A popular, but uninspiring refuge in the heart of the city will get an overdue makeover thanks to the Weston family.

Flanked by a renovated Art Gallery of Ontario to the north and OCAD University’s striking tabletop structure to the east, Grange Park seemed to have been left behind.

The AGO property — which has been a public park since 1911 when the gallery made an agreement with the city — has a wading pool, a playground and trees, but little else.

Now, Galen Weston, chairman of the W. Garfield Weston Foundation, has promised an undisclosed sum to help restore the park.
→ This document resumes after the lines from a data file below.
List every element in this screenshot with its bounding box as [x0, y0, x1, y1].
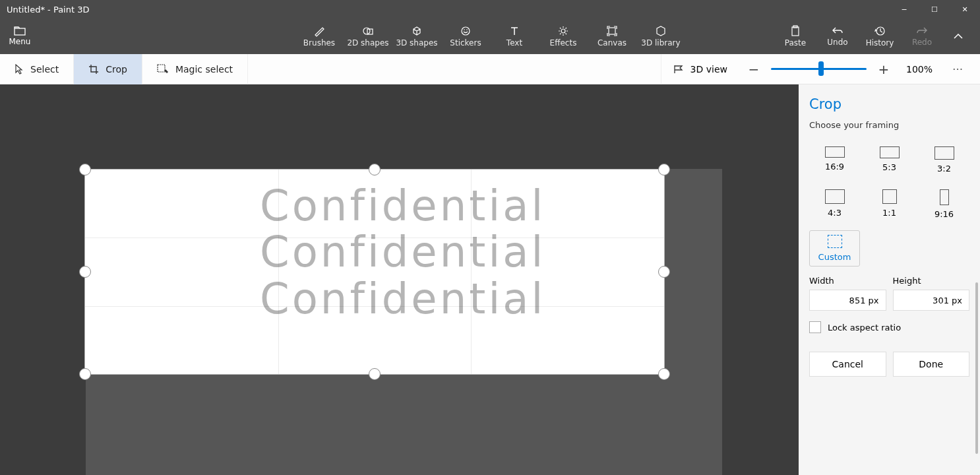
brushes-button[interactable]: Brushes	[296, 18, 342, 54]
2d-shapes-button[interactable]: 2D shapes	[345, 18, 391, 54]
framing-5-3[interactable]: 5:3	[864, 142, 915, 178]
stickers-icon	[460, 25, 472, 37]
redo-label: Redo	[912, 38, 932, 47]
3d-shapes-label: 3D shapes	[396, 38, 437, 48]
crop-handle-mid-left[interactable]	[79, 266, 91, 278]
brush-icon	[313, 25, 325, 37]
cancel-button[interactable]: Cancel	[809, 352, 886, 377]
paste-button[interactable]: Paste	[776, 18, 815, 54]
redo-icon	[916, 26, 928, 36]
ratio-label: 1:1	[882, 208, 896, 218]
ribbon-right: Paste Undo History Redo	[776, 18, 972, 54]
stickers-button[interactable]: Stickers	[443, 18, 489, 54]
canvas-button[interactable]: Canvas	[589, 18, 635, 54]
3d-shapes-button[interactable]: 3D shapes	[394, 18, 440, 54]
lock-aspect-row[interactable]: Lock aspect ratio	[809, 321, 969, 333]
effects-label: Effects	[550, 38, 577, 48]
crop-label: Crop	[106, 64, 127, 75]
svg-rect-0	[15, 28, 25, 35]
effects-icon	[557, 25, 569, 37]
crop-handle-bottom-right[interactable]	[658, 368, 670, 380]
crop-grid-line	[278, 170, 279, 374]
chevron-up-icon	[954, 34, 963, 39]
zoom-out-button[interactable]: −	[745, 60, 763, 79]
crop-handle-top-center[interactable]	[369, 164, 381, 175]
flag-icon	[673, 65, 684, 74]
tool-row: Select Crop Magic select 3D view − + 100…	[0, 54, 980, 84]
text-icon	[508, 25, 520, 37]
framing-16-9[interactable]: 16:9	[809, 142, 860, 178]
3d-view-toggle[interactable]: 3D view	[661, 54, 739, 84]
framing-1-1[interactable]: 1:1	[864, 185, 915, 224]
undo-label: Undo	[827, 38, 847, 47]
framing-grid: 16:9 5:3 3:2 4:3 1:1 9:16	[809, 142, 969, 267]
zoom-in-button[interactable]: +	[874, 60, 893, 79]
height-label: Height	[893, 276, 970, 286]
ratio-label: Custom	[818, 252, 851, 262]
zoom-slider-thumb[interactable]	[818, 61, 824, 76]
magic-select-tool[interactable]: Magic select	[142, 54, 248, 84]
zoom-value[interactable]: 100%	[901, 64, 938, 75]
undo-button[interactable]: Undo	[818, 18, 857, 54]
2d-shapes-label: 2D shapes	[347, 38, 388, 48]
lock-aspect-label: Lock aspect ratio	[828, 323, 901, 332]
canvas-icon	[606, 25, 618, 37]
svg-rect-8	[792, 27, 799, 36]
panel-title: Crop	[809, 96, 969, 112]
3d-shapes-icon	[411, 25, 423, 37]
crop-tool[interactable]: Crop	[74, 54, 142, 84]
framing-4-3[interactable]: 4:3	[809, 185, 860, 224]
main-area: Confidential Confidential Confidential C…	[0, 84, 980, 475]
svg-point-4	[464, 29, 465, 30]
title-bar: Untitled* - Paint 3D ─ ☐ ✕	[0, 0, 980, 18]
canvas-content: Confidential Confidential Confidential	[85, 170, 664, 322]
ratio-label: 4:3	[828, 208, 842, 218]
crop-handle-mid-right[interactable]	[658, 266, 670, 278]
undo-icon	[832, 26, 843, 36]
3d-library-label: 3D library	[641, 38, 680, 48]
canvas-text-line: Confidential	[260, 183, 664, 229]
width-input[interactable]	[809, 290, 886, 311]
canvas-viewport[interactable]: Confidential Confidential Confidential	[0, 84, 799, 475]
zoom-slider[interactable]	[771, 68, 867, 70]
crop-frame[interactable]: Confidential Confidential Confidential	[84, 169, 665, 375]
3d-library-button[interactable]: 3D library	[638, 18, 684, 54]
framing-9-16[interactable]: 9:16	[919, 185, 969, 224]
crop-grid-line	[471, 170, 472, 374]
stickers-label: Stickers	[450, 38, 481, 48]
3d-view-label: 3D view	[690, 64, 727, 75]
ratio-icon	[825, 146, 845, 158]
crop-handle-bottom-center[interactable]	[369, 368, 381, 380]
collapse-ribbon-button[interactable]	[944, 28, 972, 44]
framing-3-2[interactable]: 3:2	[919, 142, 969, 178]
dimensions: Width Height	[809, 276, 969, 311]
crop-handle-bottom-left[interactable]	[79, 368, 91, 380]
crop-handle-top-left[interactable]	[79, 164, 91, 175]
height-input[interactable]	[893, 290, 970, 311]
panel-subtitle: Choose your framing	[809, 120, 969, 130]
menu-button[interactable]: Menu	[0, 18, 40, 54]
select-tool[interactable]: Select	[0, 54, 74, 84]
minimize-button[interactable]: ─	[889, 0, 919, 18]
window-title: Untitled* - Paint 3D	[7, 5, 89, 15]
history-button[interactable]: History	[860, 18, 900, 54]
effects-button[interactable]: Effects	[540, 18, 586, 54]
ratio-label: 3:2	[937, 164, 951, 174]
done-button[interactable]: Done	[893, 352, 970, 377]
ratio-icon	[882, 189, 897, 204]
height-col: Height	[893, 276, 970, 311]
more-options-button[interactable]: ⋯	[943, 63, 973, 75]
paste-icon	[790, 25, 801, 37]
2d-shapes-icon	[362, 25, 374, 37]
panel-scrollbar[interactable]	[975, 282, 978, 454]
ratio-icon	[940, 189, 949, 205]
maximize-button[interactable]: ☐	[919, 0, 950, 18]
text-button[interactable]: Text	[491, 18, 537, 54]
close-button[interactable]: ✕	[950, 0, 980, 18]
svg-rect-11	[158, 65, 165, 72]
redo-button: Redo	[902, 18, 942, 54]
lock-aspect-checkbox[interactable]	[809, 321, 821, 333]
framing-custom[interactable]: Custom	[809, 230, 860, 267]
history-icon	[874, 25, 886, 37]
crop-handle-top-right[interactable]	[658, 164, 670, 175]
The city will also chip in.

“Grange Park has a cherished place in my family’s history,” Weston said in a statement.

“It is just steps away from the original Weston Bakery where my grandfather lived and worked both baking and delivering the bread. While the neighbourhood has changed, the park has been a constant over all these years.”

The gallery has hired urban design and landscape architecture firm PFS Studio to make the park “green, beautiful, resilient, sustainable and accessible.”

PFS also designed Sherbourne Common, an award-winning park and stormwater treatment facility on Toronto’s waterfront.

The Westons previously gave the AGO $12 million to build a learning centre and set up an educational endowment.

“As a longtime supporter of the AGO, Galen Weston has once again chosen to invest in the Gallery and our community,” said gallery CEO Matthew Teitelbaum.

“This project will allow us to contribute to the beauty and vitality of our great city of Toronto.”